В остальном же мы с ним двигались в прямо противоположных направлениях: он, в свое времечко, похипповал, а с возрастом трансформировался, как водится, в типичный образчик «миддл-класса»; я же всегда была отличницей-одиночкой, «царевной-затворницей», как меня называли в школе, а затем и в консерватории – то есть жила себе припеваючи вне каких бы то ни было союзов, братств, салонов, задушевных компашек. Несмотря на отвращение к тусовкам, «блистательная будущность была мне обеспечена», но со временем я без оглядки сбежала от всего, что ощущала «респектабельным», «социально статусным» – короче, от всей этой трупной тухлятины.
Почему? Не знаю. Может, просто живой жизни во мне через край – а может, прежний мой опыт, в определенный момент, оказался для меня полностью изжитым.
Псевдоним мне понравился. Я слегка подсветлила свои каштановые волосы золотистым, чтобы придать им оттенок нежной солнечности: мне кажется, Соланж – это очень солнечное имя, улыбчивое и мягкое... Хотя, кто спорит, оно избалованное, непредсказуемое и грациозно-капризное: как объяснил мне Робер, его носила героиня Бертрана Блие, которая засыхала без любви в своем блистательном менаж-а-труа – и, в конце концов, обрела отраду с нескладным вундеркиндом, то есть разяще-интеллектуальным амуром тринадцати лет от роду.
3
В амстердамском музыкальном театре «QUIN-TOLE» («КВИНТОЛЬ»), где я продлеваю контракт посезонно, служат в основном выходцы из Латинской Америки – чилийцы, аргентинцы, колумбийцы и так далее, причем многие из них изначально являются европейцами, чьи родители, после Второй мировой, эмигрировали на американскую часть планеты и там обосновались, а дети, время от времени, скажем так, припадают к истокам. Тем не менее, с июня по август включительно наш разномастный вертеп всегда закрывается, потому что летом нет никакой возможности удержать новоявленных южноамериканцев «на рабочем месте» – все они улетают на трехмесячные вакации в свои рио-де-жанейры и буэнос-айресы – где, видимо, и подрабатывают, – а я, в одиночку, гастролирую по Европе.

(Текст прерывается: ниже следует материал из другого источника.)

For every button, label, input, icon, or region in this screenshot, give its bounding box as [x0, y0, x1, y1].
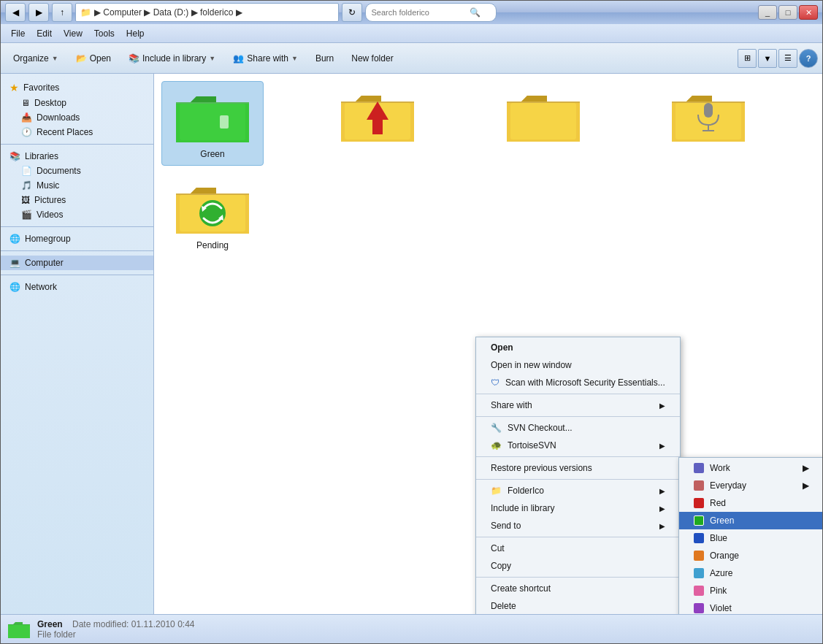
ctx-scan-icon: 🛡: [491, 377, 499, 388]
include-in-library-button[interactable]: 📚 Include in library ▼: [120, 47, 223, 70]
sub-item-pink[interactable]: Pink: [679, 582, 822, 599]
ctx-restore-versions[interactable]: Restore previous versions: [476, 459, 680, 477]
folder-item-right[interactable]: [492, 81, 594, 166]
search-input[interactable]: [372, 8, 467, 17]
status-type: File folder: [37, 629, 195, 640]
sidebar-item-downloads[interactable]: 📥 Downloads: [1, 110, 153, 125]
sidebar-item-pictures[interactable]: 🖼 Pictures: [1, 193, 153, 207]
sub-color-green: [694, 515, 704, 526]
address-bar[interactable]: 📁 ▶ Computer ▶ Data (D:) ▶ folderico ▶: [75, 3, 339, 22]
sidebar-item-network[interactable]: 🌐 Network: [1, 280, 153, 294]
share-icon: 👥: [233, 53, 244, 64]
ctx-folder-ico[interactable]: 📁 FolderIco ▶: [476, 482, 680, 499]
ctx-open-new-label: Open in new window: [491, 360, 572, 370]
new-folder-button[interactable]: New folder: [343, 47, 401, 70]
menu-tools[interactable]: Tools: [88, 27, 120, 40]
sub-item-green[interactable]: Green: [679, 512, 822, 529]
sidebar-item-desktop[interactable]: 🖥 Desktop: [1, 96, 153, 110]
sidebar-item-videos[interactable]: 🎬 Videos: [1, 207, 153, 222]
context-menu: Open Open in new window 🛡 Scan with Micr…: [475, 337, 681, 614]
menu-help[interactable]: Help: [120, 27, 150, 40]
sub-arrow-work: ▶: [803, 463, 809, 473]
sub-color-pink: [694, 586, 704, 596]
folder-item-upload[interactable]: [326, 81, 429, 166]
sidebar-item-music[interactable]: 🎵 Music: [1, 178, 153, 193]
favorites-section: ★ Favorites 🖥 Desktop 📥 Downloads 🕐 Rece…: [1, 80, 153, 139]
sub-color-work: [694, 463, 704, 473]
search-box[interactable]: 🔍: [365, 3, 497, 22]
share-with-button[interactable]: 👥 Share with ▼: [225, 47, 306, 70]
sidebar-divider-4: [1, 275, 153, 275]
menu-edit[interactable]: Edit: [31, 27, 58, 40]
status-info: Green Date modified: 01.11.2010 0:44 Fil…: [37, 619, 195, 640]
sidebar-item-computer[interactable]: 💻 Computer: [1, 256, 153, 270]
videos-label: Videos: [37, 210, 63, 220]
ctx-tortoise-svn[interactable]: 🐢 TortoiseSVN ▶: [476, 437, 680, 454]
ctx-include-in-library[interactable]: Include in library ▶: [476, 499, 680, 517]
folder-svg-upload: [341, 87, 414, 145]
folder-item-mic[interactable]: [657, 81, 759, 166]
sub-label-violet: Violet: [710, 603, 732, 613]
ctx-scan[interactable]: 🛡 Scan with Microsoft Security Essential…: [476, 374, 680, 391]
burn-label: Burn: [315, 53, 334, 64]
view-large-icons[interactable]: ⊞: [738, 49, 757, 68]
sub-color-red: [694, 498, 704, 508]
help-button[interactable]: ?: [799, 49, 818, 68]
view-details[interactable]: ☰: [778, 49, 797, 68]
search-icon: 🔍: [470, 7, 481, 18]
ctx-svn-checkout[interactable]: 🔧 SVN Checkout...: [476, 419, 680, 437]
svg-rect-18: [704, 103, 713, 118]
ctx-folder-ico-arrow: ▶: [659, 487, 665, 495]
folder-svg-green: [176, 88, 249, 146]
ctx-folder-ico-icon: 📁: [491, 486, 502, 496]
sub-item-work[interactable]: Work ▶: [679, 459, 822, 477]
folder-svg-mic: [672, 87, 745, 145]
ctx-share-label: Share with: [491, 400, 532, 410]
open-button[interactable]: 📂 Open: [68, 47, 119, 70]
minimize-button[interactable]: _: [758, 5, 777, 20]
sub-item-violet[interactable]: Violet: [679, 599, 822, 614]
forward-button[interactable]: ▶: [28, 3, 49, 22]
back-button[interactable]: ◀: [5, 3, 26, 22]
sub-color-violet: [694, 603, 704, 613]
sidebar-item-recent-places[interactable]: 🕐 Recent Places: [1, 125, 153, 139]
sub-label-orange: Orange: [710, 551, 739, 561]
burn-button[interactable]: Burn: [307, 47, 342, 70]
ctx-tortoise-icon: 🐢: [491, 440, 502, 451]
maximize-button[interactable]: □: [778, 5, 797, 20]
ctx-share-with[interactable]: Share with ▶: [476, 396, 680, 414]
ctx-open[interactable]: Open: [476, 339, 680, 356]
folder-item-green[interactable]: Green: [161, 81, 264, 166]
ctx-cut[interactable]: Cut: [476, 540, 680, 557]
sidebar-item-documents[interactable]: 📄 Documents: [1, 164, 153, 178]
ctx-delete[interactable]: Delete: [476, 597, 680, 614]
ctx-include-arrow: ▶: [659, 505, 665, 513]
close-button[interactable]: ✕: [799, 5, 818, 20]
svg-marker-3: [176, 96, 216, 102]
sub-color-azure: [694, 568, 704, 578]
sub-item-blue[interactable]: Blue: [679, 529, 822, 547]
organize-button[interactable]: Organize ▼: [5, 47, 66, 70]
ctx-create-shortcut[interactable]: Create shortcut: [476, 580, 680, 597]
ctx-copy[interactable]: Copy: [476, 557, 680, 575]
sub-item-everyday[interactable]: Everyday ▶: [679, 477, 822, 494]
ctx-open-new-window[interactable]: Open in new window: [476, 356, 680, 374]
sidebar-item-homegroup[interactable]: 🌐 Homegroup: [1, 231, 153, 246]
sub-item-azure[interactable]: Azure: [679, 564, 822, 582]
libraries-icon: 📚: [9, 151, 20, 161]
menu-file[interactable]: File: [5, 27, 31, 40]
sub-item-orange[interactable]: Orange: [679, 547, 822, 564]
refresh-button[interactable]: ↻: [342, 3, 362, 22]
menu-view[interactable]: View: [58, 27, 88, 40]
title-bar: ◀ ▶ ↑ 📁 ▶ Computer ▶ Data (D:) ▶ folderi…: [1, 1, 822, 24]
main-window: ◀ ▶ ↑ 📁 ▶ Computer ▶ Data (D:) ▶ folderi…: [0, 0, 823, 644]
up-button[interactable]: ↑: [52, 3, 72, 22]
sub-item-red[interactable]: Red: [679, 494, 822, 512]
open-label: Open: [90, 53, 111, 64]
status-folder-icon: [8, 618, 30, 640]
documents-label: Documents: [37, 166, 81, 176]
folder-item-pending[interactable]: Pending: [161, 173, 264, 256]
ctx-send-to[interactable]: Send to ▶: [476, 517, 680, 534]
view-dropdown[interactable]: ▼: [758, 49, 777, 68]
svg-rect-2: [180, 104, 245, 140]
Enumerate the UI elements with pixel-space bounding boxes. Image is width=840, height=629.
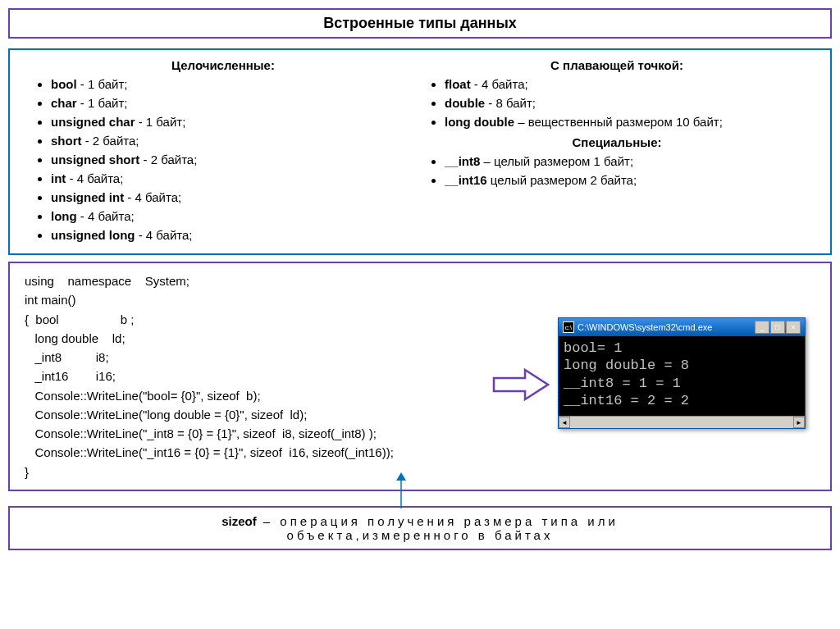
- cmd-output: bool= 1 long double = 8 __int8 = 1 = 1 _…: [559, 336, 805, 416]
- type-desc: – целый размером 1 байт;: [480, 154, 633, 168]
- type-desc: - 2 байта;: [139, 153, 197, 166]
- type-list-item: unsigned char - 1 байт;: [51, 113, 420, 130]
- type-name: short: [51, 134, 82, 148]
- type-desc: - 4 байта;: [66, 171, 123, 185]
- minimize-button[interactable]: _: [755, 321, 769, 334]
- float-type-list: float - 4 байта;double - 8 байт;long dou…: [420, 75, 814, 130]
- type-name: __int8: [445, 154, 480, 168]
- type-list-item: long - 4 байта;: [51, 207, 420, 225]
- integer-heading: Целочисленные:: [26, 58, 420, 72]
- type-desc: - 2 байта;: [82, 134, 139, 148]
- type-name: long: [51, 209, 77, 223]
- type-desc: - 1 байт;: [135, 115, 186, 129]
- cmd-titlebar: c:\ C:\WINDOWS\system32\cmd.exe _ □ ×: [559, 318, 805, 336]
- type-name: double: [445, 96, 485, 110]
- data-types-panel: Целочисленные: bool - 1 байт;char - 1 ба…: [8, 48, 832, 255]
- type-desc: - 8 байт;: [485, 96, 536, 110]
- type-name: float: [445, 77, 471, 91]
- type-list-item: float - 4 байта;: [445, 75, 814, 93]
- type-desc: - 1 байт;: [77, 96, 128, 110]
- type-name: unsigned int: [51, 190, 124, 204]
- type-name: __int16: [445, 173, 487, 187]
- close-button[interactable]: ×: [786, 321, 801, 334]
- type-list-item: short - 2 байта;: [51, 132, 420, 149]
- type-desc: - 4 байта;: [471, 77, 528, 91]
- cmd-window: c:\ C:\WINDOWS\system32\cmd.exe _ □ × bo…: [558, 317, 806, 429]
- special-heading: Специальные:: [420, 135, 814, 149]
- type-list-item: double - 8 байт;: [445, 94, 814, 112]
- type-desc: целый размером 2 байта;: [487, 173, 637, 187]
- type-desc: - 1 байт;: [77, 77, 128, 91]
- cmd-scrollbar[interactable]: [559, 416, 805, 428]
- arrow-right-icon: [492, 368, 550, 401]
- sizeof-keyword: sizeof: [221, 514, 257, 528]
- type-name: char: [51, 96, 77, 110]
- sizeof-note: sizeof – операция получения размера типа…: [8, 506, 832, 550]
- type-list-item: unsigned int - 4 байта;: [51, 189, 420, 206]
- type-name: unsigned short: [51, 153, 139, 166]
- type-name: long double: [445, 115, 514, 129]
- page-title: Встроенные типы данных: [8, 8, 832, 39]
- type-list-item: __int16 целый размером 2 байта;: [445, 171, 814, 189]
- float-heading: С плавающей точкой:: [420, 58, 814, 72]
- type-desc: - 4 байта;: [135, 228, 193, 242]
- type-list-item: unsigned short - 2 байта;: [51, 151, 420, 168]
- type-name: unsigned long: [51, 228, 135, 242]
- type-desc: - 4 байта;: [77, 209, 135, 223]
- sizeof-desc-line1: – операция получения размера типа или: [257, 514, 619, 528]
- type-name: bool: [51, 77, 77, 91]
- sizeof-desc-line2: объекта,измеренного в байтах: [287, 528, 554, 542]
- type-list-item: bool - 1 байт;: [51, 75, 420, 93]
- type-list-item: int - 4 байта;: [51, 170, 420, 187]
- special-type-list: __int8 – целый размером 1 байт;__int16 ц…: [420, 153, 814, 189]
- type-name: int: [51, 171, 66, 185]
- type-desc: - 4 байта;: [124, 190, 181, 204]
- type-list-item: char - 1 байт;: [51, 94, 420, 112]
- type-desc: – вещественный размером 10 байт;: [514, 115, 723, 129]
- type-list-item: unsigned long - 4 байта;: [51, 226, 420, 244]
- type-list-item: long double – вещественный размером 10 б…: [445, 113, 814, 130]
- integer-types-column: Целочисленные: bool - 1 байт;char - 1 ба…: [26, 58, 420, 245]
- type-list-item: __int8 – целый размером 1 байт;: [445, 153, 814, 170]
- integer-type-list: bool - 1 байт;char - 1 байт;unsigned cha…: [26, 75, 420, 244]
- code-section: using namespace System; int main() { boo…: [8, 262, 832, 550]
- maximize-button[interactable]: □: [770, 321, 785, 334]
- cmd-icon: c:\: [563, 321, 574, 333]
- type-name: unsigned char: [51, 115, 135, 129]
- arrow-up-icon: [394, 472, 409, 511]
- cmd-title-text: C:\WINDOWS\system32\cmd.exe: [578, 322, 751, 332]
- float-special-column: С плавающей точкой: float - 4 байта;doub…: [420, 58, 814, 245]
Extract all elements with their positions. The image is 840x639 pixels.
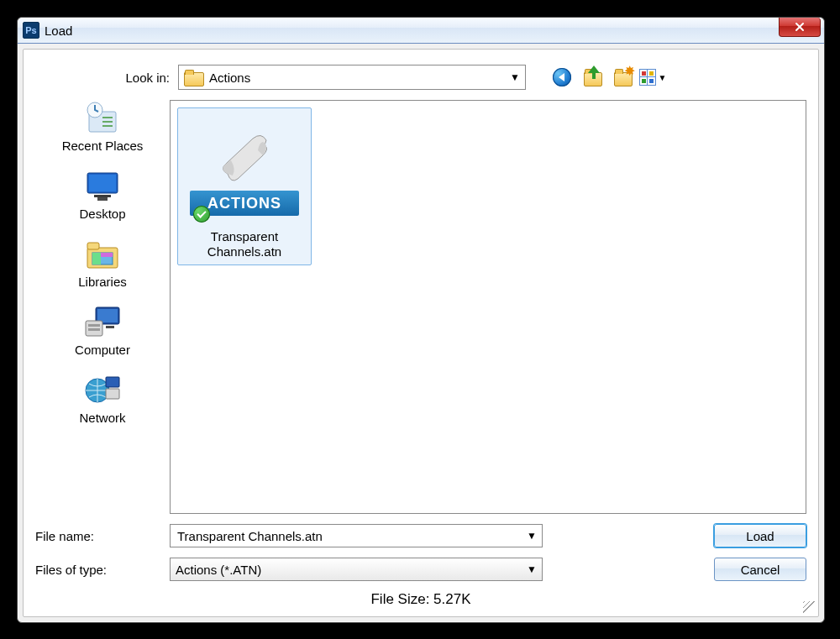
- new-folder-icon: ✸: [612, 68, 633, 86]
- svg-rect-7: [94, 195, 111, 197]
- filetype-value: Actions (*.ATN): [176, 563, 261, 577]
- svg-rect-6: [89, 175, 116, 191]
- lookin-combobox[interactable]: Actions ▼: [178, 65, 526, 90]
- svg-rect-2: [102, 117, 113, 118]
- libraries-icon: [82, 236, 123, 273]
- places-label: Network: [79, 411, 125, 425]
- close-icon: [794, 21, 806, 33]
- places-libraries[interactable]: Libraries: [78, 236, 127, 289]
- chevron-down-icon: ▼: [527, 563, 537, 575]
- nav-toolbar: ✸ ▼: [551, 66, 664, 88]
- svg-rect-19: [106, 326, 114, 328]
- lookin-label: Look in:: [35, 71, 178, 85]
- load-dialog-window: Ps Load Look in: Actions ▼: [17, 17, 825, 623]
- filename-label: File name:: [35, 529, 170, 543]
- filetype-combobox[interactable]: Actions (*.ATN) ▼: [170, 558, 543, 581]
- lookin-row: Look in: Actions ▼ ✸: [35, 65, 806, 90]
- chevron-down-icon: ▼: [510, 71, 520, 83]
- file-thumbnail: ACTIONS: [190, 115, 299, 224]
- svg-rect-10: [87, 243, 99, 249]
- lookin-value: Actions: [209, 71, 250, 85]
- app-icon: Ps: [23, 22, 39, 39]
- places-recent[interactable]: Recent Places: [62, 100, 144, 153]
- svg-rect-13: [92, 253, 101, 265]
- svg-rect-17: [88, 324, 100, 327]
- file-size-text: File Size: 5.27K: [35, 591, 806, 608]
- places-label: Desktop: [79, 207, 125, 221]
- recent-places-icon: [82, 100, 123, 137]
- close-button[interactable]: [779, 18, 821, 37]
- svg-rect-21: [106, 389, 119, 399]
- svg-rect-8: [97, 197, 108, 201]
- load-button[interactable]: Load: [714, 524, 806, 547]
- file-name: Transparent Channels.atn: [207, 229, 281, 259]
- filename-row: File name: ▼ Load: [35, 524, 806, 547]
- folder-icon: [184, 70, 202, 85]
- window-title: Load: [45, 24, 72, 38]
- check-badge-icon: [193, 206, 210, 223]
- network-icon: [82, 372, 123, 409]
- action-script-icon: [211, 123, 278, 191]
- filename-input[interactable]: [176, 528, 537, 544]
- places-network[interactable]: Network: [79, 372, 125, 425]
- desktop-icon: [82, 168, 123, 205]
- new-folder-button[interactable]: ✸: [612, 66, 633, 88]
- main-row: Recent Places Desktop: [35, 100, 806, 514]
- svg-rect-22: [106, 377, 119, 387]
- places-label: Libraries: [78, 275, 127, 289]
- filetype-row: Files of type: Actions (*.ATN) ▼ Cancel: [35, 558, 806, 581]
- view-menu-icon: ▼: [639, 69, 667, 86]
- dialog-body: Look in: Actions ▼ ✸: [23, 49, 819, 617]
- titlebar: Ps Load: [18, 18, 824, 44]
- places-computer[interactable]: Computer: [75, 304, 130, 357]
- places-desktop[interactable]: Desktop: [79, 168, 125, 221]
- places-label: Computer: [75, 343, 130, 357]
- back-button[interactable]: [551, 66, 573, 88]
- bottom-panel: File name: ▼ Load Files of type: Actions…: [35, 524, 806, 608]
- filetype-label: Files of type:: [35, 563, 170, 577]
- back-icon: [553, 68, 571, 86]
- file-item[interactable]: ACTIONS Transparent Channels.atn: [177, 107, 312, 265]
- file-list[interactable]: ACTIONS Transparent Channels.atn: [170, 100, 806, 514]
- svg-rect-4: [102, 125, 113, 127]
- svg-rect-3: [102, 121, 113, 123]
- resize-grip[interactable]: [803, 601, 816, 615]
- places-label: Recent Places: [62, 139, 144, 153]
- places-bar: Recent Places Desktop: [35, 100, 170, 514]
- chevron-down-icon: ▼: [527, 530, 537, 542]
- view-menu-button[interactable]: ▼: [642, 66, 664, 88]
- svg-rect-18: [88, 328, 100, 331]
- cancel-button[interactable]: Cancel: [714, 558, 806, 581]
- computer-icon: [82, 304, 123, 341]
- up-one-level-button[interactable]: [581, 66, 603, 88]
- filename-combobox[interactable]: ▼: [170, 524, 543, 547]
- up-one-level-icon: [582, 68, 602, 86]
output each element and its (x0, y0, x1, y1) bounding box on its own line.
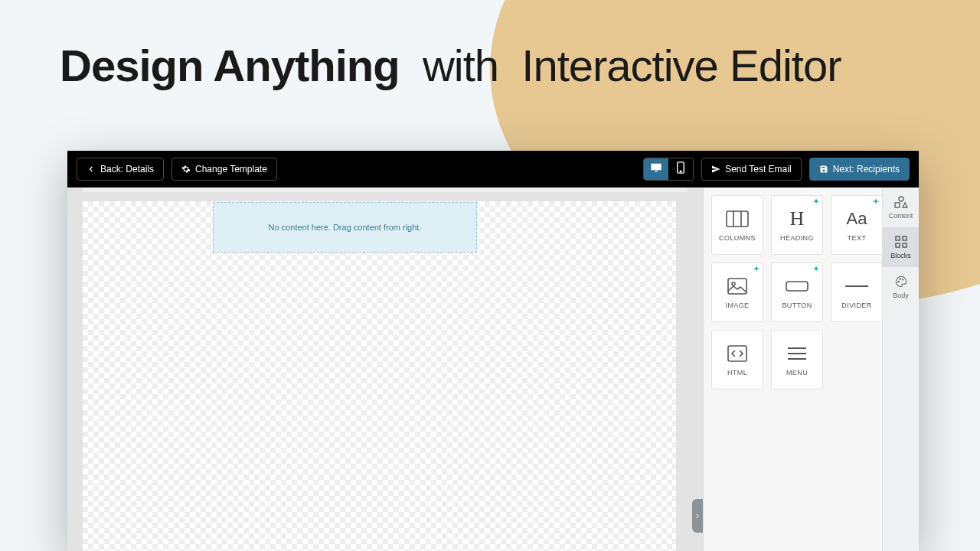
next-button[interactable]: Next: Recipients (809, 158, 910, 181)
hero-title-rest: Interactive Editor (521, 41, 841, 90)
svg-rect-19 (896, 243, 900, 247)
svg-rect-11 (728, 346, 746, 361)
topbar: Back: Details Change Template (67, 151, 919, 187)
block-text[interactable]: Aa TEXT (831, 195, 882, 255)
gear-icon (181, 165, 191, 174)
svg-rect-9 (786, 282, 808, 291)
canvas-ruler (83, 187, 688, 192)
svg-rect-20 (903, 243, 906, 247)
hero-title-with: with (423, 41, 498, 90)
send-icon (711, 165, 720, 174)
svg-rect-4 (727, 211, 748, 227)
svg-point-3 (680, 171, 681, 171)
hero-title-bold: Design Anything (60, 41, 400, 90)
svg-rect-18 (903, 236, 906, 240)
svg-rect-16 (895, 203, 900, 207)
blocks-panel: COLUMNS H HEADING Aa TEXT (704, 187, 882, 551)
canvas-area: No content here. Drag content from right… (67, 187, 703, 551)
device-preview-toggle (643, 158, 694, 181)
menu-icon (788, 343, 806, 364)
panel-collapse-handle[interactable]: › (692, 499, 703, 533)
svg-point-8 (732, 282, 735, 285)
block-html[interactable]: HTML (711, 330, 763, 390)
button-icon (786, 276, 808, 297)
svg-rect-7 (728, 279, 746, 294)
rail-tab-content-label: Content (889, 212, 913, 220)
svg-point-23 (902, 279, 903, 279)
change-template-button[interactable]: Change Template (172, 158, 277, 181)
change-template-label: Change Template (195, 164, 267, 174)
block-divider-label: DIVIDER (841, 302, 871, 309)
block-html-label: HTML (727, 369, 747, 377)
back-button-label: Back: Details (100, 164, 154, 174)
back-button[interactable]: Back: Details (77, 158, 164, 181)
rail-tab-body[interactable]: Body (883, 267, 919, 307)
svg-point-15 (899, 197, 903, 201)
svg-rect-17 (896, 236, 900, 240)
ai-badge-icon (753, 266, 760, 273)
svg-rect-1 (655, 171, 658, 171)
block-menu[interactable]: MENU (771, 330, 823, 390)
block-menu-label: MENU (786, 369, 808, 377)
shapes-icon (894, 196, 908, 210)
rail-tab-body-label: Body (893, 292, 909, 299)
block-divider[interactable]: DIVIDER (831, 262, 882, 322)
workspace: No content here. Drag content from right… (67, 187, 919, 551)
block-button-label: BUTTON (782, 302, 812, 309)
send-test-email-label: Send Test Email (725, 164, 792, 174)
desktop-preview-button[interactable] (644, 158, 668, 180)
block-text-label: TEXT (848, 234, 867, 242)
ai-badge-icon (812, 198, 820, 206)
block-heading-label: HEADING (780, 234, 814, 242)
chevron-right-icon: › (696, 510, 699, 521)
html-icon (727, 343, 747, 364)
text-icon: Aa (847, 208, 867, 230)
right-panel: COLUMNS H HEADING Aa TEXT (703, 187, 919, 551)
desktop-icon (650, 162, 662, 176)
ai-badge-icon (812, 266, 820, 273)
empty-dropzone-text: No content here. Drag content from right… (269, 223, 422, 232)
image-icon (727, 276, 747, 297)
block-button[interactable]: BUTTON (771, 262, 823, 322)
svg-point-22 (900, 279, 900, 279)
mobile-preview-button[interactable] (668, 158, 693, 180)
arrow-left-icon (87, 165, 96, 174)
divider-icon (845, 276, 868, 297)
heading-icon: H (790, 208, 805, 230)
canvas[interactable]: No content here. Drag content from right… (83, 201, 676, 551)
send-test-email-button[interactable]: Send Test Email (701, 158, 802, 181)
next-button-label: Next: Recipients (833, 164, 900, 174)
empty-dropzone[interactable]: No content here. Drag content from right… (213, 202, 477, 253)
block-image[interactable]: IMAGE (711, 262, 763, 322)
ai-badge-icon (872, 198, 880, 206)
hero-title: Design Anything with Interactive Editor (60, 40, 841, 91)
editor-window: Back: Details Change Template (67, 151, 919, 551)
block-columns[interactable]: COLUMNS (711, 195, 763, 255)
block-image-label: IMAGE (725, 302, 749, 309)
grid-icon (895, 236, 907, 249)
rail-tab-blocks[interactable]: Blocks (883, 227, 919, 267)
svg-point-21 (898, 281, 899, 282)
mobile-icon (677, 161, 684, 177)
palette-icon (895, 276, 907, 289)
block-columns-label: COLUMNS (719, 234, 756, 242)
rail-tab-content[interactable]: Content (883, 187, 919, 227)
rail-tab-blocks-label: Blocks (890, 252, 911, 259)
save-icon (819, 165, 828, 174)
block-heading[interactable]: H HEADING (771, 195, 823, 255)
columns-icon (726, 208, 749, 230)
svg-rect-0 (651, 164, 661, 171)
rail-tabs: Content Blocks Body (882, 187, 919, 551)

В афишах, правда, значится также и Робер. Но определение «в одиночку» означает мое ощущение, а не бухгалтерскую ведомость. Робер – прекрасный аккомпаниатор – он улавливает, даже раньше меня, переменчивые оттенки моих настроений; по этой же самой причине он, довольно долго, оставался для меня превосходным любовником.
Однако тем летом, перед осенней поездкой в Штаты (это был мой частный контракт), я поймала себя на чувстве, что для меня излишним является присутствие одного и того же человека утром, днем, вечером, ночью. Года три такого присутствия – не только для меня, но для любого честного индивида, если он не обладает трусостью себе в том признаться, – приводят к неврозу и неизбежной деградации человеческого взаимодействия, по-разному камуфлируемой.